Tra le cose fatte finora, quale le ha lasciato i segni più profondi?

“Il 3 luglio a villa Grimaldi Fassio, nei parchi di Nervi, ho condiviso per la prima volta il palco con mio papà. Presentavamo una serata-tributo per il nonno intitolata ‘Il nostro Amico fragile’, con diversi ospiti, tra cui Morgan, Dolcenera, Eleonora Abbagnato e la regia di Sergio Iapino, per il venticinquennale della scomparsa”.

C’era Enzo Paci, con cui un anno fa ha girato ’Com’è umano lui!’, il film per la tv su Paolo Villaggio, grande amico di suo nonno. Gino Paoli dice che Villaggio era una persona triste.

“L’idea che mi sono fatta di lui nasce dai racconti di famiglia, a dire il vero sempre abbastanza goliardici, a dalla preparazione del mio personaggio per il film, un’amica di gioventù di Maura, la moglie. Villaggio lo vedo più una persona riflessiva e realista. Casomai, più che triste, dava ogni tanto come l’impressione di aver perso la fiducia. Ma forse era solo un’impressione, visto che se un artista perdere fiducia non trova più il senso di fare dell’arte. C’è molta speranza in questo mestiere”.

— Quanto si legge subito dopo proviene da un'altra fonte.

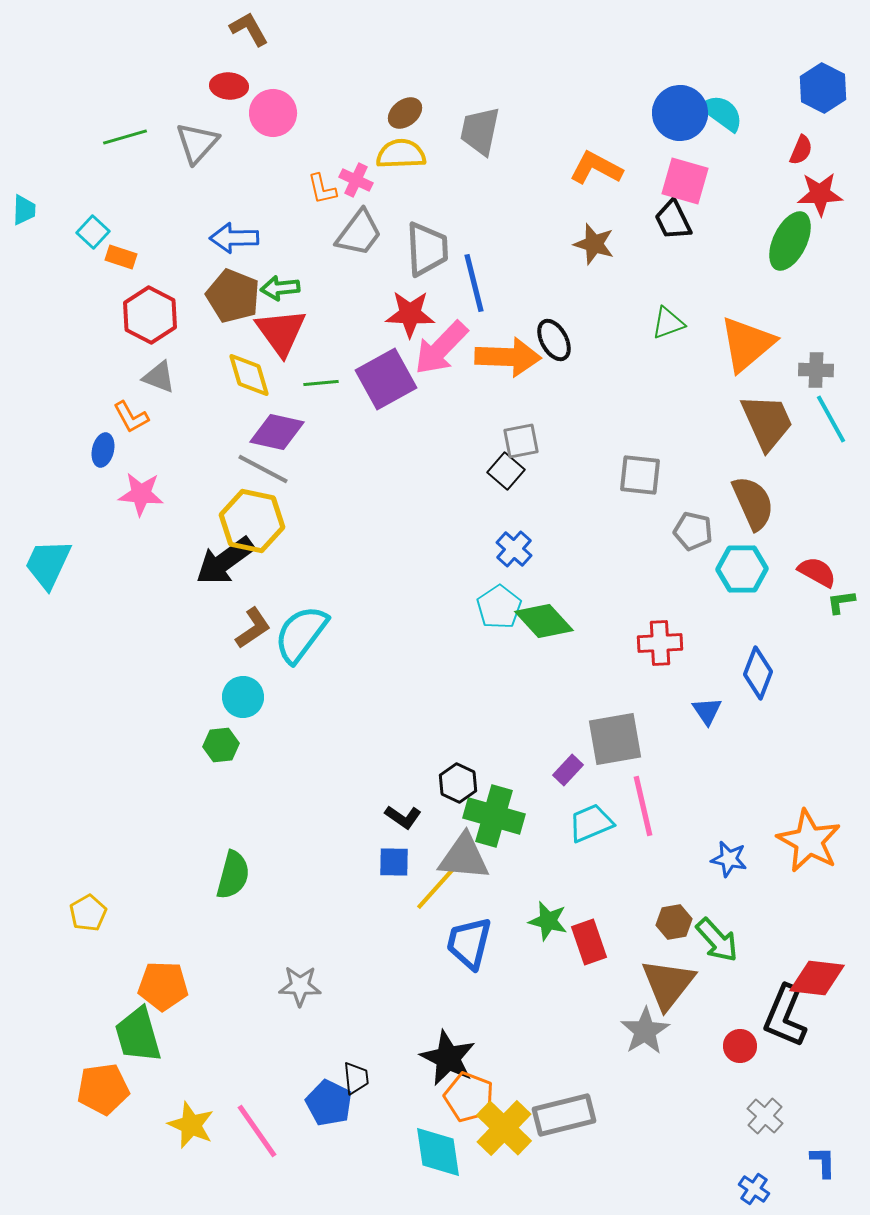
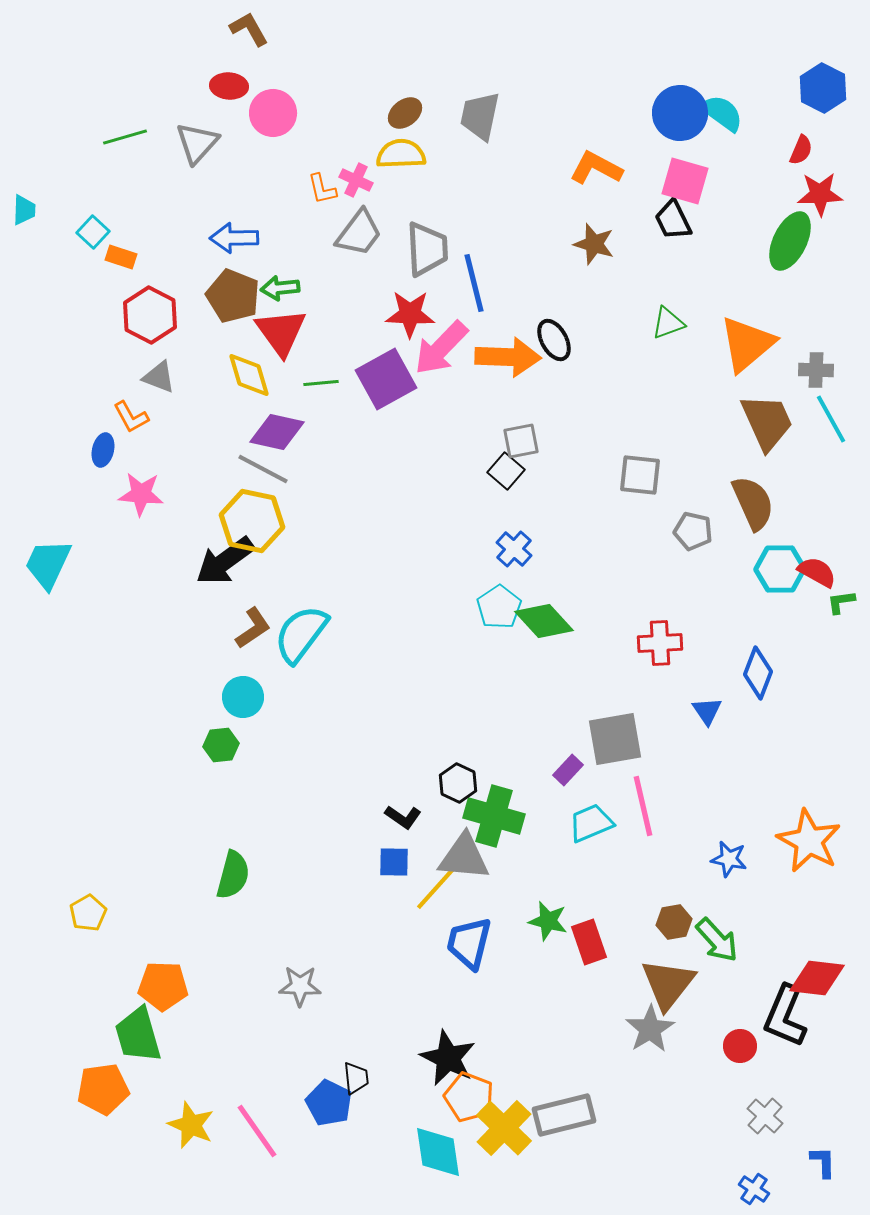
gray trapezoid at (480, 131): moved 15 px up
cyan hexagon at (742, 569): moved 38 px right
gray star at (645, 1031): moved 5 px right, 2 px up
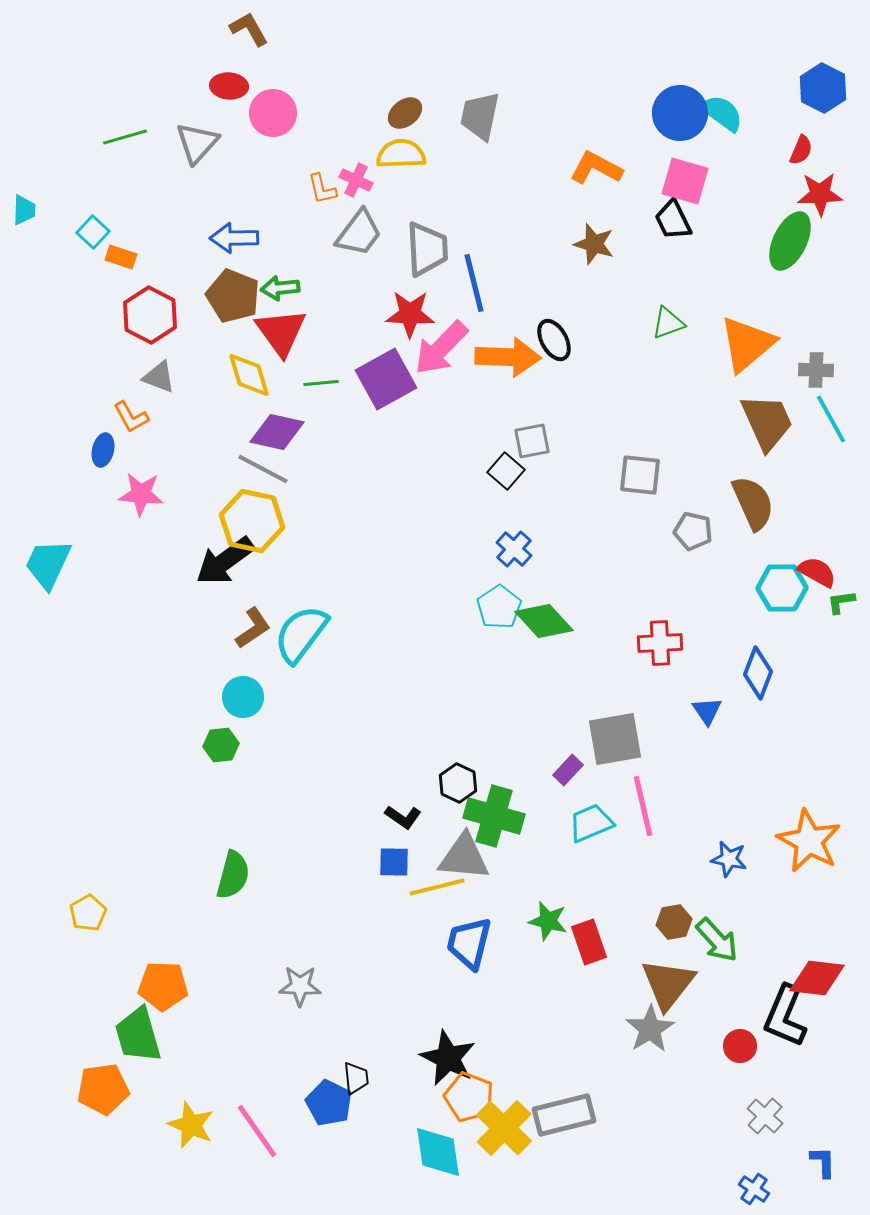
gray square at (521, 441): moved 11 px right
cyan hexagon at (780, 569): moved 2 px right, 19 px down
yellow line at (437, 887): rotated 34 degrees clockwise
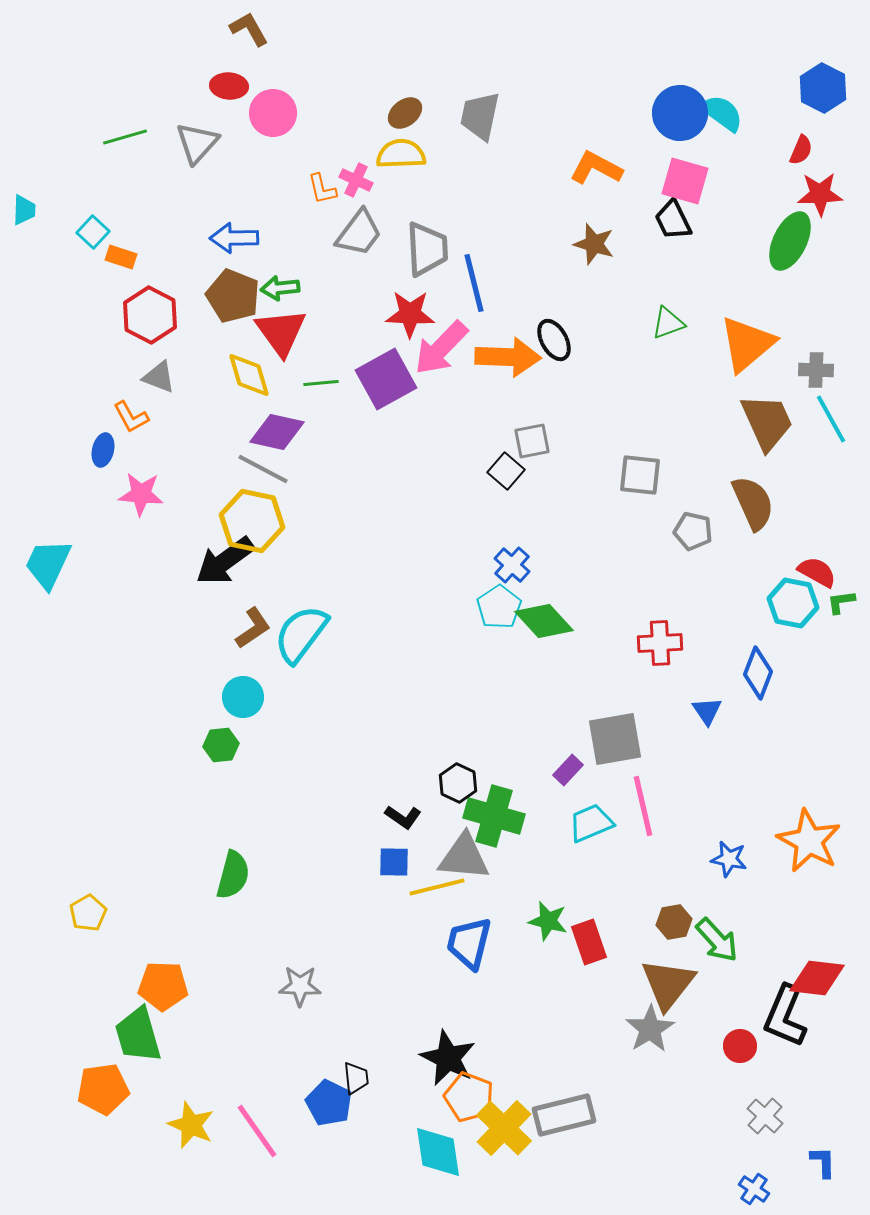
blue cross at (514, 549): moved 2 px left, 16 px down
cyan hexagon at (782, 588): moved 11 px right, 15 px down; rotated 12 degrees clockwise
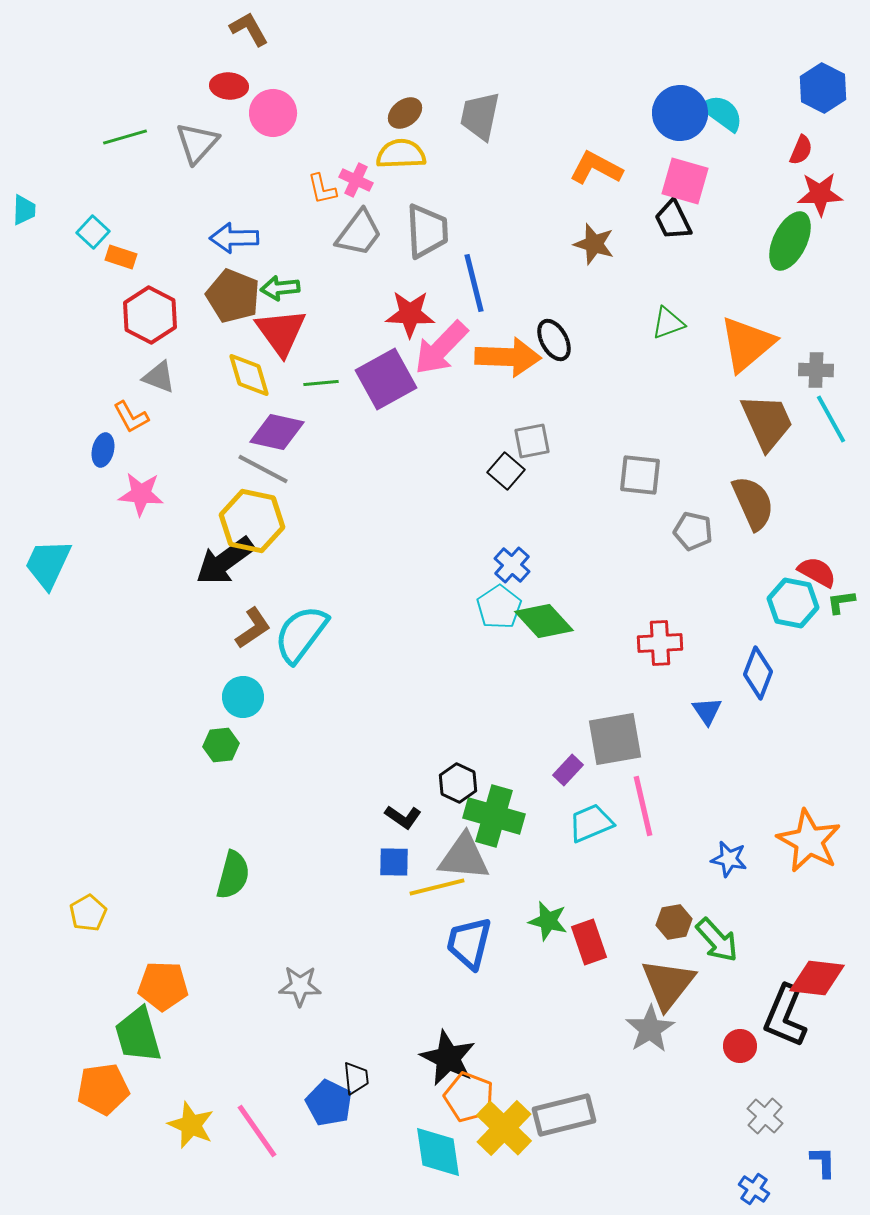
gray trapezoid at (427, 249): moved 18 px up
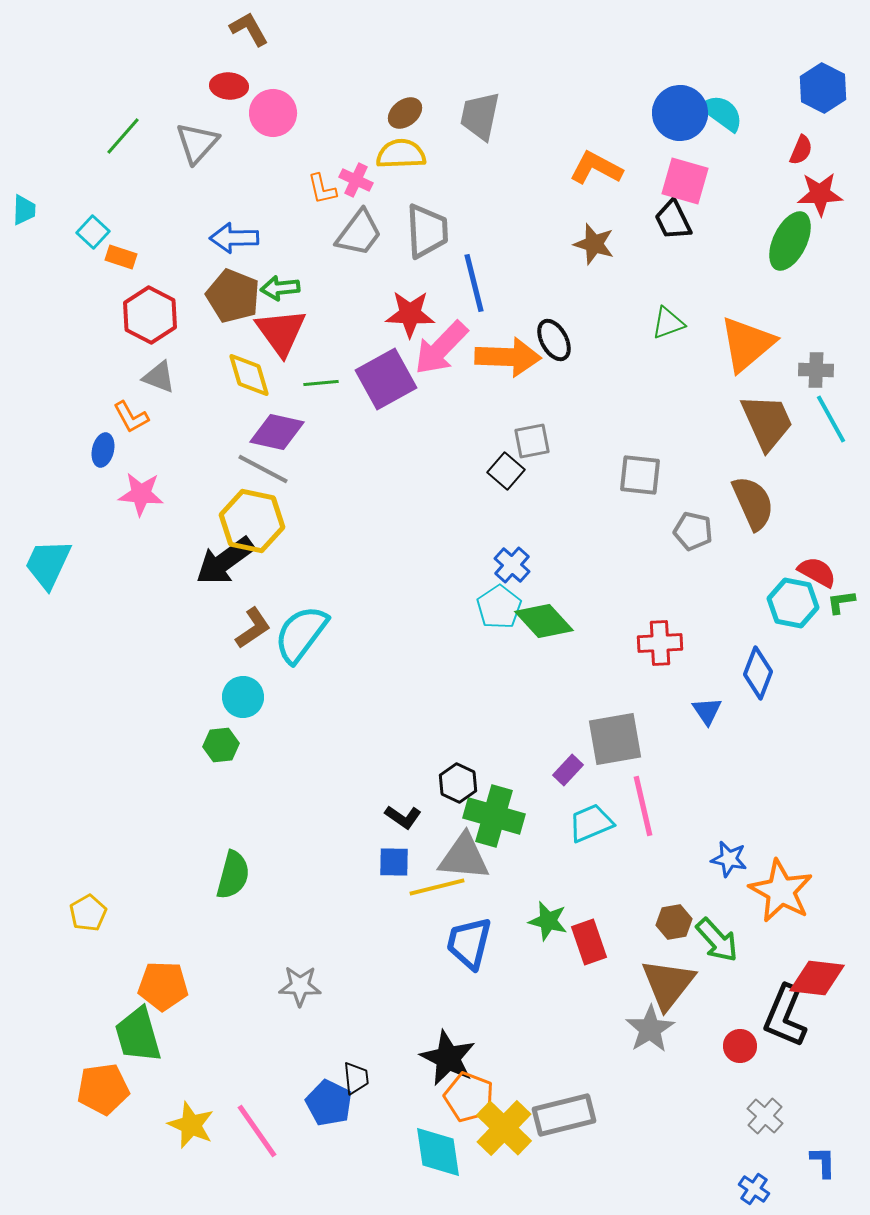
green line at (125, 137): moved 2 px left, 1 px up; rotated 33 degrees counterclockwise
orange star at (809, 841): moved 28 px left, 50 px down
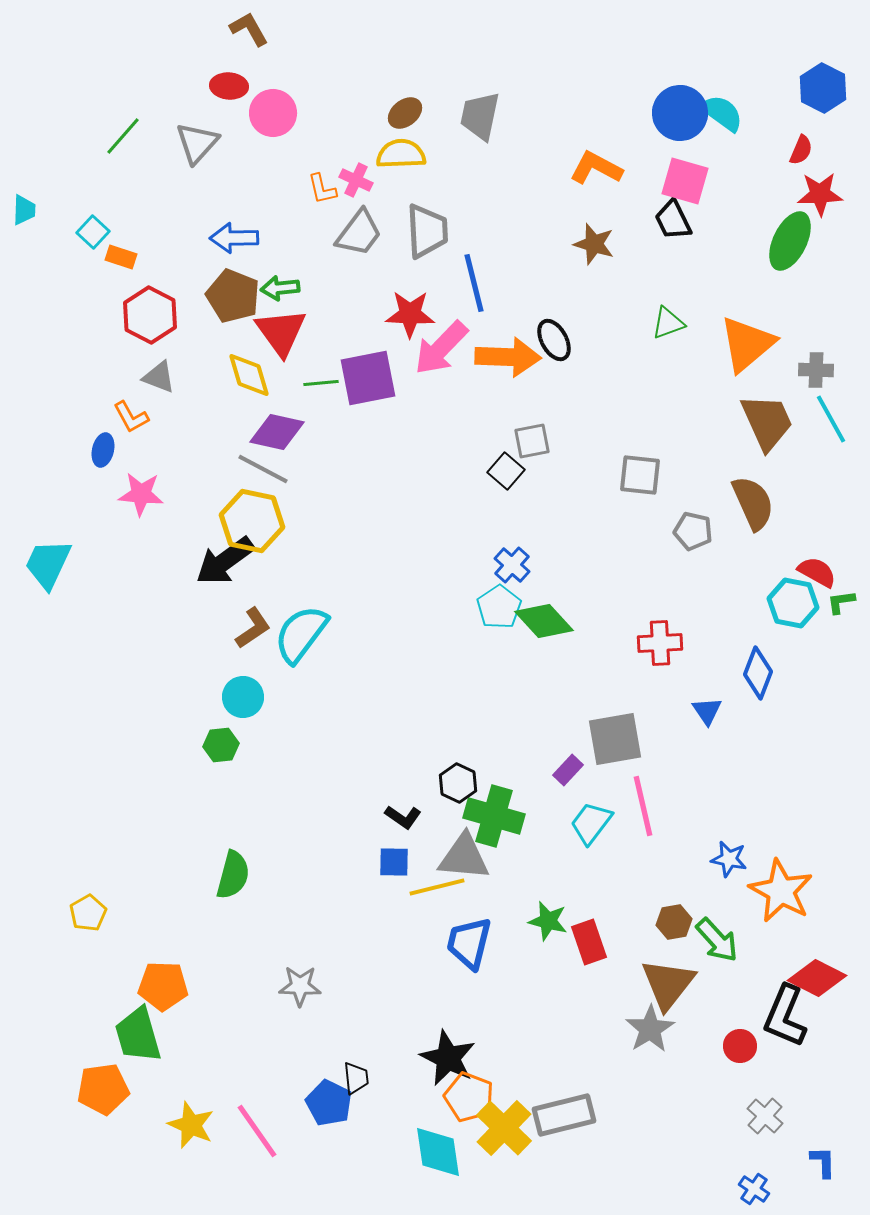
purple square at (386, 379): moved 18 px left, 1 px up; rotated 18 degrees clockwise
cyan trapezoid at (591, 823): rotated 30 degrees counterclockwise
red diamond at (817, 978): rotated 20 degrees clockwise
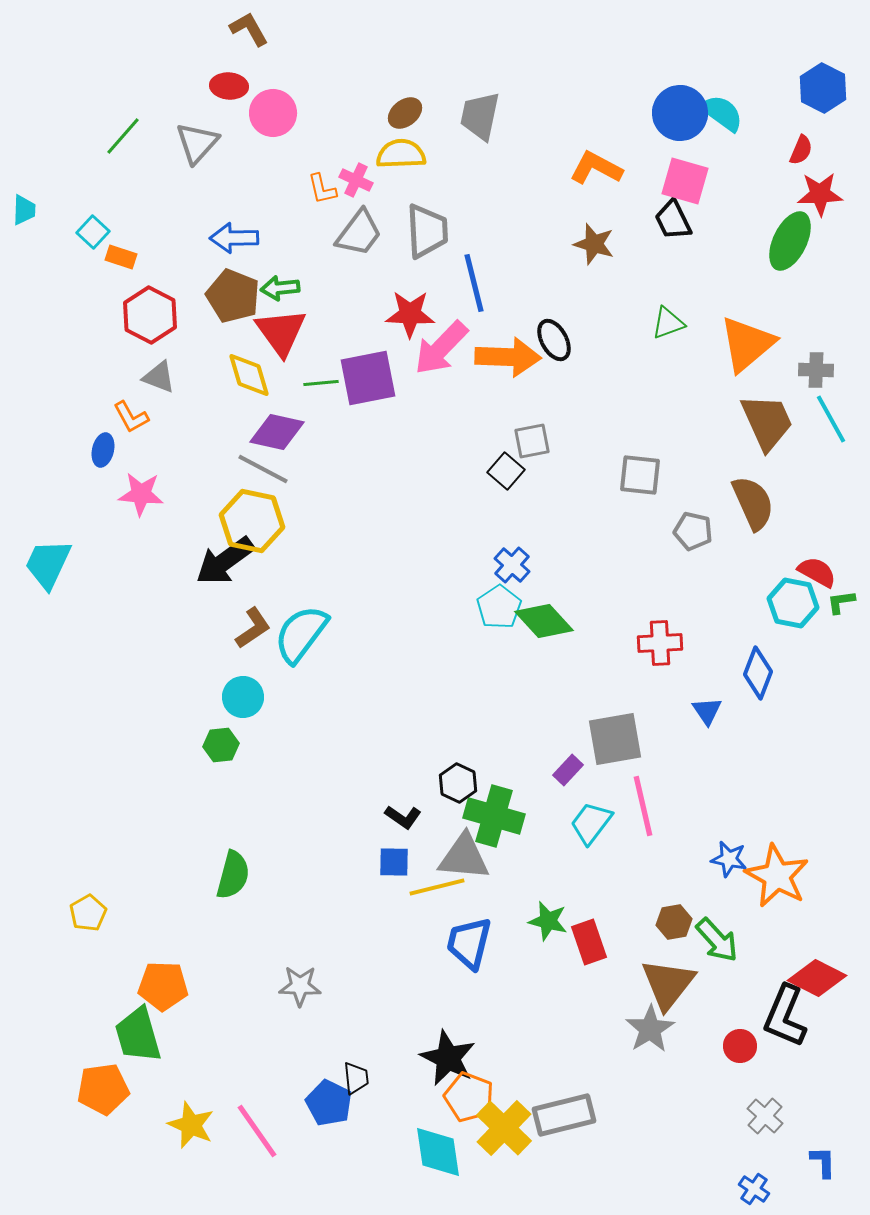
orange star at (781, 891): moved 4 px left, 15 px up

Cosa vede ora nel suo futuro?

“Un laboratorio teatrale con ragazzi neurotipici e ragazzi con la Sindrome di Asperger, al Grandinetti di Lamezia Terme, per provare ad unirli sullo stesso palco”.

E il sogno da realizzare?

“Vorrei scrivere un monologo mio e portarlo in giro. Giocando sul nome, ho in mente una specie di favola formato ‘Alice nel Paese delle Meraviglie’ in cui incontrare i personaggi delle canzoni di mio nonno per scansarmi dal cono ombra e dire: sono sì sua nipote, ma prima di tutto sono Alice”.